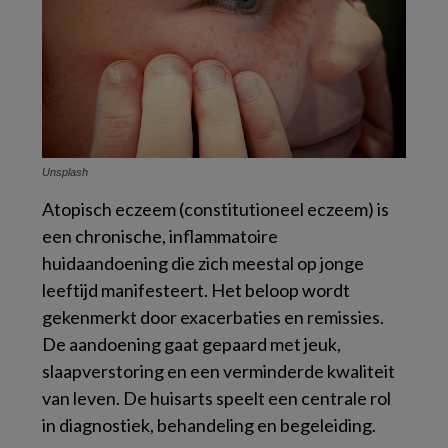
Unsplash
Atopisch eczeem (constitutioneel eczeem) is
een chronische, inflammatoire
huidaandoening die zich meestal op jonge
leeftijd manifesteert. Het beloop wordt
gekenmerkt door exacerbaties en remissies.
De aandoening gaat gepaard met jeuk,
slaapverstoring en een verminderde kwaliteit
van leven. De huisarts speelt een centrale rol
in diagnostiek, behandeling en begeleiding.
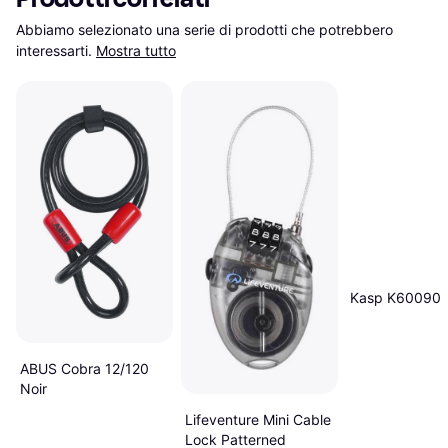
Abbiamo selezionato una serie di prodotti che potrebbero 
interessarti.
Mostra tutto
Kasp K60090
ABUS Cobra 12/120
Noir
Lifeventure Mini Cable
Lock Patterned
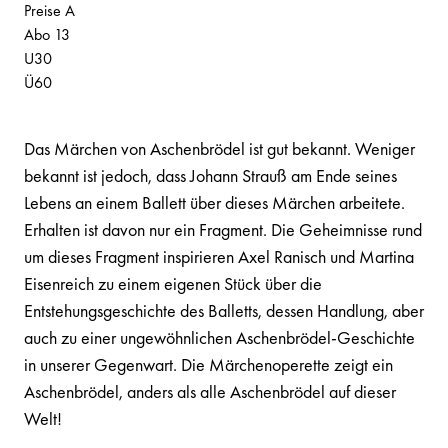
Preise A
Abo 13
U30
Ü60
Das Märchen von Aschenbrödel ist gut bekannt. Weniger
bekannt ist jedoch, dass Johann Strauß am Ende seines
Lebens an einem Ballett über dieses Märchen arbeitete.
Erhalten ist davon nur ein Fragment. Die Geheimnisse rund
um dieses Fragment inspirieren Axel Ranisch und Martina
Eisenreich zu einem eigenen Stück über die
Entstehungsgeschichte des Balletts, dessen Handlung, aber
auch zu einer ungewöhnlichen Aschenbrödel-Geschichte
in unserer Gegenwart. Die Märchenoperette zeigt ein
Aschenbrödel, anders als alle Aschenbrödel auf dieser
Welt!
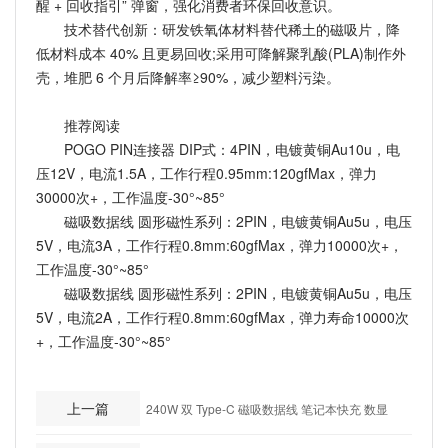
醒 + 回收指引” 弹窗，强化消费者环保回收意识。
技术替代创新：研发铁氧体材料替代稀土的磁吸片，降
低材料成本 40% 且更易回收;采用可降解聚乳酸(PLA)制作外
壳，堆肥 6 个月后降解率≥90%，减少塑料污染。
推荐阅读
POGO PIN连接器 DIP式：4PIN，电镀黄铜Au10u，电
压12V，电流1.5A，工作行程0.95mm:120gfMax，弹力
30000次+，工作温度-30°~85°
磁吸数据线 圆形磁性系列：2PIN，电镀黄铜Au5u，电压
5V，电流3A，工作行程0.8mm:60gfMax，弹力10000次+，
工作温度-30°~85°
磁吸数据线 圆形磁性系列：2PIN，电镀黄铜Au5u，电压
5V，电流2A，工作行程0.8mm:60gfMax，弹力寿命10000次
+，工作温度-30°~85°
上一篇
240W 双 Type-C 磁吸数据线 笔记本快充 数显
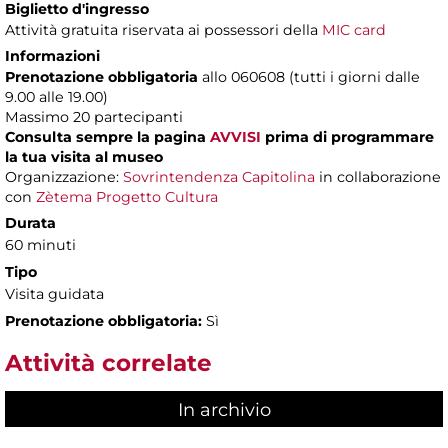
Biglietto d'ingresso
Attività gratuita riservata ai possessori della
MIC card
Informazioni
Prenotazione obbligatoria
allo 060608 (tutti i giorni dalle
9.00 alle 19.00)
Massimo
20 partecipanti
Consulta sempre la pagina
AVVISI
prima di programmare
la tua visita al museo
Organizzazione:
Sovrintendenza Capitolina
in collaborazione
con
Zètema Progetto Cultura
Durata
60 minuti
Tipo
Visita guidata
Prenotazione obbligatoria:
Sì
Attività correlate
In archivio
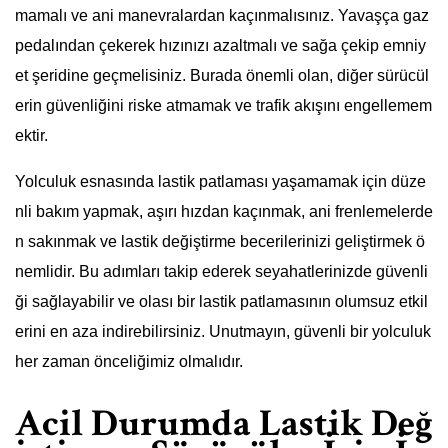
mamalı ve ani manevralardan kaçınmalısınız. Yavaşça gaz
pedalından çekerek hızınızı azaltmalı ve sağa çekip emniy
et şeridine geçmelisiniz. Burada önemli olan, diğer sürücül
erin güvenliğini riske atmamak ve trafik akışını engellemem
ektir.
Yolculuk esnasında lastik patlaması yaşamamak için düze
nli bakım yapmak, aşırı hızdan kaçınmak, ani frenlemelerde
n sakınmak ve lastik değiştirme becerilerinizi geliştirmek ö
nemlidir. Bu adımları takip ederek seyahatlerinizde güvenli
ği sağlayabilir ve olası bir lastik patlamasının olumsuz etkil
erini en aza indirebilirsiniz. Unutmayın, güvenli bir yolculuk
her zaman önceliğimiz olmalıdır.
Acil Durumda Lastik Değ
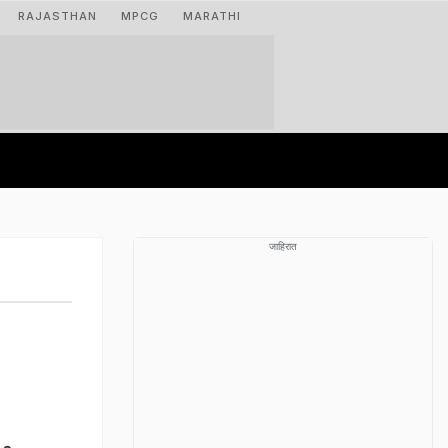
RAJASTHAN
MPCG
MARATHI
जाहिरात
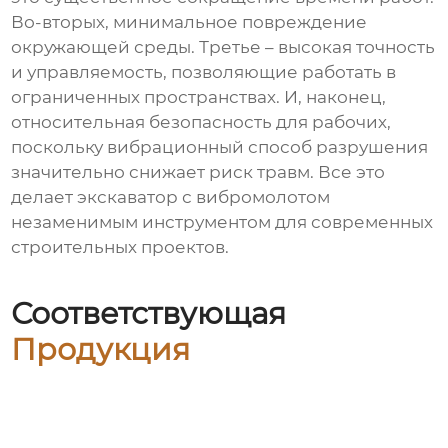
Во-вторых, минимальное повреждение
окружающей среды. Третье – высокая точность
и управляемость, позволяющие работать в
ограниченных пространствах. И, наконец,
относительная безопасность для рабочих,
поскольку вибрационный способ разрушения
значительно снижает риск травм. Все это
делает экскаватор с вибромолотом
незаменимым инструментом для современных
строительных проектов.
Соответствующая
Продукция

════════════════

• [DESCRIPTION OF THE TASK] Look above for the line containing "技术替代创新：研发铁氧体材料替代稀土的磁吸片，降" and the line containing "строительных проектов.", then reproduce both and everything between them exactly, pictures omitted.

• [RESPONSE TO THE EXERCISE]
技术替代创新：研发铁氧体材料替代稀土的磁吸片，降
低材料成本 40% 且更易回收;采用可降解聚乳酸(PLA)制作外
壳，堆肥 6 个月后降解率≥90%，减少塑料污染。
推荐阅读
POGO PIN连接器 DIP式：4PIN，电镀黄铜Au10u，电
压12V，电流1.5A，工作行程0.95mm:120gfMax，弹力
30000次+，工作温度-30°~85°
磁吸数据线 圆形磁性系列：2PIN，电镀黄铜Au5u，电压
5V，电流3A，工作行程0.8mm:60gfMax，弹力10000次+，
工作温度-30°~85°
磁吸数据线 圆形磁性系列：2PIN，电镀黄铜Au5u，电压
5V，电流2A，工作行程0.8mm:60gfMax，弹力寿命10000次
+，工作温度-30°~85°
上一篇
240W 双 Type-C 磁吸数据线 笔记本快充 数显
Biglietto d'ingresso
Attività gratuita riservata ai possessori della
MIC card
Informazioni
Prenotazione obbligatoria
allo 060608 (tutti i giorni dalle
9.00 alle 19.00)
Massimo
20 partecipanti
Consulta sempre la pagina
AVVISI
prima di programmare
la tua visita al museo
Organizzazione:
Sovrintendenza Capitolina
in collaborazione
con
Zètema Progetto Cultura
Durata
60 minuti
Tipo
Visita guidata
Prenotazione obbligatoria:
Sì
Attività correlate
In archivio
mamalı ve ani manevralardan kaçınmalısınız. Yavaşça gaz
pedalından çekerek hızınızı azaltmalı ve sağa çekip emniy
et şeridine geçmelisiniz. Burada önemli olan, diğer sürücül
erin güvenliğini riske atmamak ve trafik akışını engellemem
ektir.
Yolculuk esnasında lastik patlaması yaşamamak için düze
nli bakım yapmak, aşırı hızdan kaçınmak, ani frenlemelerde
n sakınmak ve lastik değiştirme becerilerinizi geliştirmek ö
nemlidir. Bu adımları takip ederek seyahatlerinizde güvenli
ği sağlayabilir ve olası bir lastik patlamasının olumsuz etkil
erini en aza indirebilirsiniz. Unutmayın, güvenli bir yolculuk
her zaman önceliğimiz olmalıdır.
Acil Durumda Lastik Değ
RAJASTHAN
MPCG
MARATHI
जाहिरात
Во-вторых, минимальное повреждение
окружающей среды. Третье – высокая точность
и управляемость, позволяющие работать в
ограниченных пространствах. И, наконец,
относительная безопасность для рабочих,
поскольку вибрационный способ разрушения
значительно снижает риск травм. Все это
делает экскаватор с вибромолотом
незаменимым инструментом для современных
строительных проектов.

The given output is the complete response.